“The Monster” drew a sizable audience to ESPN on Saturday night.

According to statistics Nielsen Media Research revealed Tuesday, Naoya Inoue’s brief fight on ESPN drew an average audience of 818,000. The Japanese star knocked down Michael Dasmarinas three times on his way to winning their scheduled 12-round bantamweight championship bout by third-round knockout inside The Theater at Virgin Hotels Las Vegas.

The average and peak audiences for the Inoue-Dasmarinas match are the same because Nielsen releases viewership totals in 15-minute increments. Their fight began at 12:30 a.m. EDT on Sunday morning and did not last more than 15 minutes.

The 28-year-old Inoue (21-0, 18 KOs) dropped the Philippines’ Dasmarinas (30-3-1, 20 KOs) three times before referee Russell Mora halted the action 2:45 into the third round. The overmatched Dasmarinas was the IBF’s mandatory challenger for one of Inoue’s two bantamweight titles.

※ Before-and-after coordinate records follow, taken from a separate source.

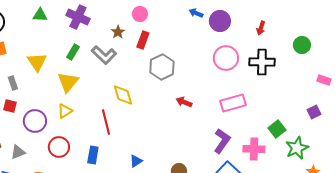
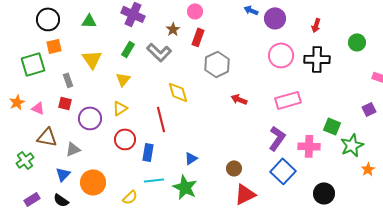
green triangle: (40, 15) -> (89, 21), moved
yellow triangle: (68, 82) -> (123, 79), size x0.7
green square: (277, 129) -> (332, 126), turned -30
red circle: (59, 147) -> (125, 139), moved

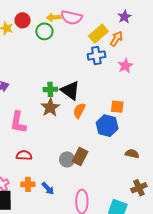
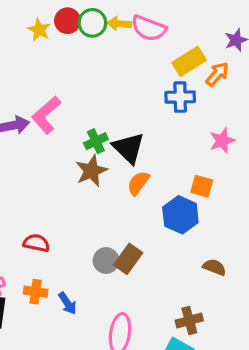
green circle: (44, 31) -> (92, 23), moved
pink star: (125, 66) -> (222, 141), moved
green cross: (50, 89) -> (96, 141), turned -32
pink L-shape: (18, 122) -> (46, 115), moved, turned 30
brown cross: (139, 188) -> (189, 321), moved

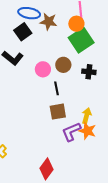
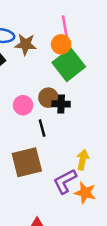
black cross: (89, 72) -> (61, 104), moved
brown square: (58, 112) -> (27, 162), moved, size x1.4
orange star: (87, 131) -> (85, 193), moved

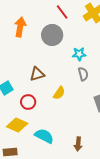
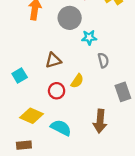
cyan star: (79, 54) -> (89, 37), moved
red circle: (28, 102) -> (57, 91), moved
brown arrow: (78, 144) -> (100, 121), moved, size x1.5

The Inoue-Dasmarinas match started significantly later than anticipated due to the length of a College World Series game ESPN televised Saturday night, Vanderbilt’s 7-6, 12-inning victory over Arizona.

The Vanderbilt-Arizona game caused ESPN’s three-bout broadcast to begin on ESPN2 at roughly 10:30 p.m. EDT.

The action shifted back to ESPN at approximately 12:10 a.m. EDT, following Mikaela Mayer’s 10-round, unanimous-decision defeat of Erica Farias in a WBO women’s junior lightweight title fight. Mayer (15-0, 5 KOs), of Colorado Springs, Colorado, beat Argentina’s Farias (26-5, 10 KOs) comfortably on all three scorecards (98-92, 98-92, 97-93).

The first fight of Top Rank’s tripleheader – Isaac Dogboe’s 10-round, majority-decision win over Adam Lopez – also aired on ESPN2. Ghana’s Dogboe (22-2, 15 KOs) beat Lopez (15-3, 6 KOs), of Glendale, California, on two scorecards in their featherweight fight (97-93, 96-94, 95-95).

By starting later than scheduled, the Inoue-Dasmarinas bout didn’t have to compete for viewers with another boxing broadcast. Showtime’s main event, Jermall Charlo-Juan Macias Montiel, ended approximately 25 minutes before the opening bell for Inoue-Dasmarinas.

The bout between Houston’s Charlo (32-0, 22 KOs) and Mexico’s Montiel (22-5-2, 22 KOs) attracted an average audience of 333,000 and a peak audience of 379,000, according to Nielsen. Montiel gave the heavily favored Charlo more trouble than expected, but the WBC middleweight champion still won their 12-round bout by huge margins on all three scorecards (120-108, 119-109, 118-109).